Page-level text extractions
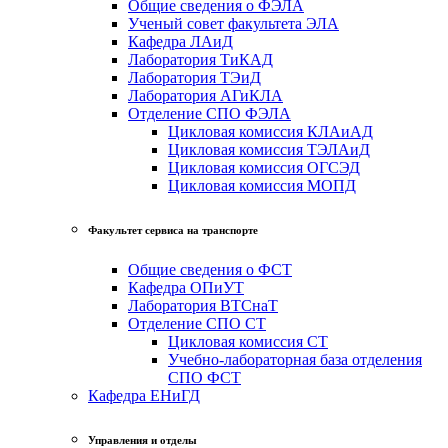
Общие сведения о ФЭЛА
Ученый совет факультета ЭЛА
Кафедра ЛАиД
Лаборатория ТиКАД
Лаборатория ТЭиД
Лаборатория АГиКЛА
Отделение СПО ФЭЛА
Цикловая комиссия КЛАиАД
Цикловая комиссия ТЭЛАиД
Цикловая комиссия ОГСЭД
Цикловая комиссия МОПД
Факультет сервиса на транспорте
Общие сведения о ФСТ
Кафедра ОПиУТ
Лаборатория ВТСнаТ
Отделение СПО СТ
Цикловая комиссия СТ
Учебно-лабораторная база отделения
СПО ФСТ
Кафедра ЕНиГД
Управления и отделы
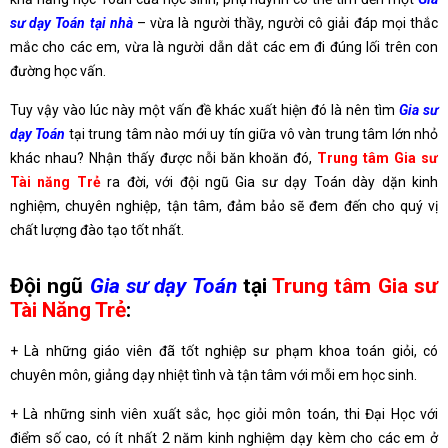
sư dạy Toán tại nhà
– vừa là người thầy, người cô giải đáp mọi thắc
mắc cho các em, vừa là người dẫn dắt các em đi đúng lối trên con
đường học vấn.
Tuy vậy vào lúc này một vấn đề khác xuất hiện đó là nên tìm
Gia sư
dạy Toán
tại trung tâm nào mới uy tín giữa vô vàn trung tâm lớn nhỏ
khác nhau? Nhận thấy được nỗi băn khoăn đó,
Trung tâm Gia sư
Tài năng Trẻ
ra đời, với đội ngũ Gia sư dạy Toán dày dặn kinh
nghiệm, chuyên nghiệp, tận tâm, đảm bảo sẽ đem đến cho quý vị
chất lượng đào tạo tốt nhất.
Đội ngũ
Gia sư dạy Toán
tại
Trung tâm Gia sư
Tài Năng Trẻ
:
+ Là những giáo viên đã tốt nghiệp sư phạm khoa toán giỏi, có
chuyên môn, giảng dạy nhiệt tình và tận tâm với mỗi em học sinh.
+ Là những sinh viên xuất sắc, học giỏi môn toán, thi Đại Học với
điểm số cao, có ít nhất 2 năm kinh nghiệm dạy kèm cho các em ở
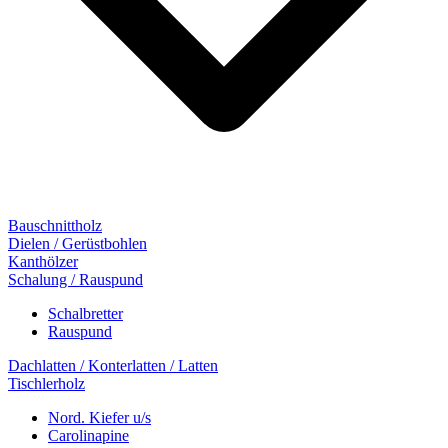
Bauschnittholz
Dielen / Gerüstbohlen
Kanthölzer
Schalung / Rauspund
Schalbretter
Rauspund
Dachlatten / Konterlatten / Latten
Tischlerholz
Nord. Kiefer u/s
Carolinapine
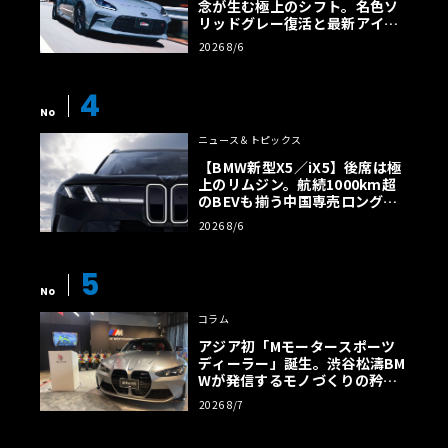
念が生む極上のシフト。名色ソ
リッドグレー復活と最新アイサ
イトでFRの極みへ
2026 8/6
4
No
ニュース＆トピックス
【BMW新型X5／iX5】後席は極
上のリムジン。航続1000km超
のBEVも揃う中国専売ロング仕
様の全貌
2026 8/6
5
No
コラム
アジア初「Mモータースポーツ
ディーラー」誕生。渋谷松濤BM
Wが発信するモノづくりの矜持
【木下隆之コラム】
2026 8/7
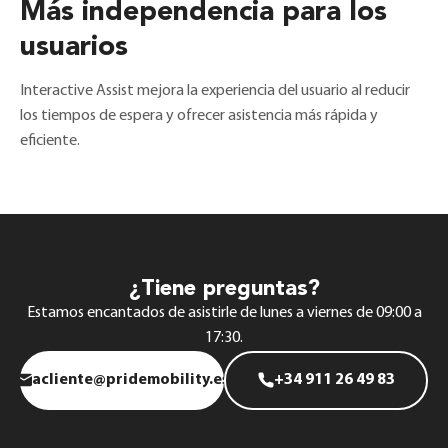
Más independencia para los
usuarios
Interactive Assist mejora la experiencia del usuario al reducir
los tiempos de espera y ofrecer asistencia más rápida y
eficiente.
¿Tiene preguntas?
Estamos encantados de asistirle de lunes a viernes de 09:00 a
17:30.
acliente@pridemobility.es
+34 911 26 49 83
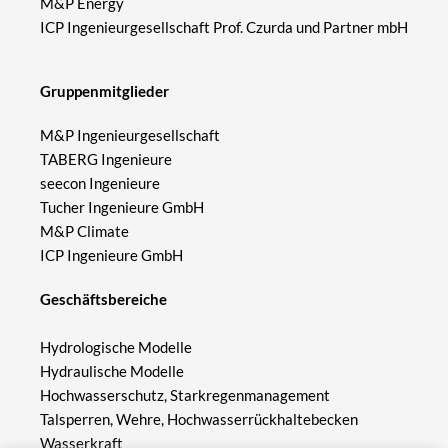
M&P Energy
ICP Ingenieurgesellschaft Prof. Czurda und Partner mbH
Gruppenmitglieder
M&P Ingenieurgesellschaft
TABERG Ingenieure
seecon Ingenieure
Tucher Ingenieure GmbH
M&P Climate
ICP Ingenieure GmbH
Geschäftsbereiche
Hydrologische Modelle
Hydraulische Modelle
Hochwasserschutz, Starkregenmanagement
Talsperren, Wehre, Hochwasserrückhaltebecken
Wasserkraft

» Exercise details
The answer must be an exact copy of the lines from the start of the records above through the line containing "Talsperren, Wehre, Hochwasserrückhaltebecken", with no pictures in it.

» Your solution
Общие сведения о ФЭЛА
Ученый совет факультета ЭЛА
Кафедра ЛАиД
Лаборатория ТиКАД
Лаборатория ТЭиД
Лаборатория АГиКЛА
Отделение СПО ФЭЛА
Цикловая комиссия КЛАиАД
Цикловая комиссия ТЭЛАиД
Цикловая комиссия ОГСЭД
Цикловая комиссия МОПД
Факультет сервиса на транспорте
Общие сведения о ФСТ
Кафедра ОПиУТ
Лаборатория ВТСнаТ
Отделение СПО СТ
Цикловая комиссия СТ
Учебно-лабораторная база отделения
СПО ФСТ
Кафедра ЕНиГД
Управления и отделы
sư dạy Toán tại nhà
– vừa là người thầy, người cô giải đáp mọi thắc
mắc cho các em, vừa là người dẫn dắt các em đi đúng lối trên con
đường học vấn.
Tuy vậy vào lúc này một vấn đề khác xuất hiện đó là nên tìm
Gia sư
dạy Toán
tại trung tâm nào mới uy tín giữa vô vàn trung tâm lớn nhỏ
khác nhau? Nhận thấy được nỗi băn khoăn đó,
Trung tâm Gia sư
Tài năng Trẻ
ra đời, với đội ngũ Gia sư dạy Toán dày dặn kinh
nghiệm, chuyên nghiệp, tận tâm, đảm bảo sẽ đem đến cho quý vị
chất lượng đào tạo tốt nhất.
Đội ngũ
Gia sư dạy Toán
tại
Trung tâm Gia sư
Tài Năng Trẻ
:
+ Là những giáo viên đã tốt nghiệp sư phạm khoa toán giỏi, có
chuyên môn, giảng dạy nhiệt tình và tận tâm với mỗi em học sinh.
+ Là những sinh viên xuất sắc, học giỏi môn toán, thi Đại Học với
điểm số cao, có ít nhất 2 năm kinh nghiệm dạy kèm cho các em ở
Bauschnittholz
Dielen / Gerüstbohlen
Kanthölzer
Schalung / Rauspund
Schalbretter
Rauspund
Dachlatten / Konterlatten / Latten
Tischlerholz
Nord. Kiefer u/s
Carolinapine
念が生む極上のシフト。名色ソ
リッドグレー復活と最新アイサ
イトでFRの極みへ
2026 8/6
4
No
ニュース＆トピックス
【BMW新型X5／iX5】後席は極
上のリムジン。航続1000km超
のBEVも揃う中国専売ロング仕
様の全貌
2026 8/6
5
No
コラム
アジア初「Mモータースポーツ
ディーラー」誕生。渋谷松濤BM
Wが発信するモノづくりの矜持
【木下隆之コラム】
2026 8/7
Más independencia para los
usuarios
Interactive Assist mejora la experiencia del usuario al reducir
los tiempos de espera y ofrecer asistencia más rápida y
eficiente.
¿Tiene preguntas?
Estamos encantados de asistirle de lunes a viernes de 09:00 a
17:30.
acliente@pridemobility.es
+34 911 26 49 83
M&P Energy
ICP Ingenieurgesellschaft Prof. Czurda und Partner mbH
Gruppenmitglieder
M&P Ingenieurgesellschaft
TABERG Ingenieure
seecon Ingenieure
Tucher Ingenieure GmbH
M&P Climate
ICP Ingenieure GmbH
Geschäftsbereiche
Hydrologische Modelle
Hydraulische Modelle
Hochwasserschutz, Starkregenmanagement
Talsperren, Wehre, Hochwasserrückhaltebecken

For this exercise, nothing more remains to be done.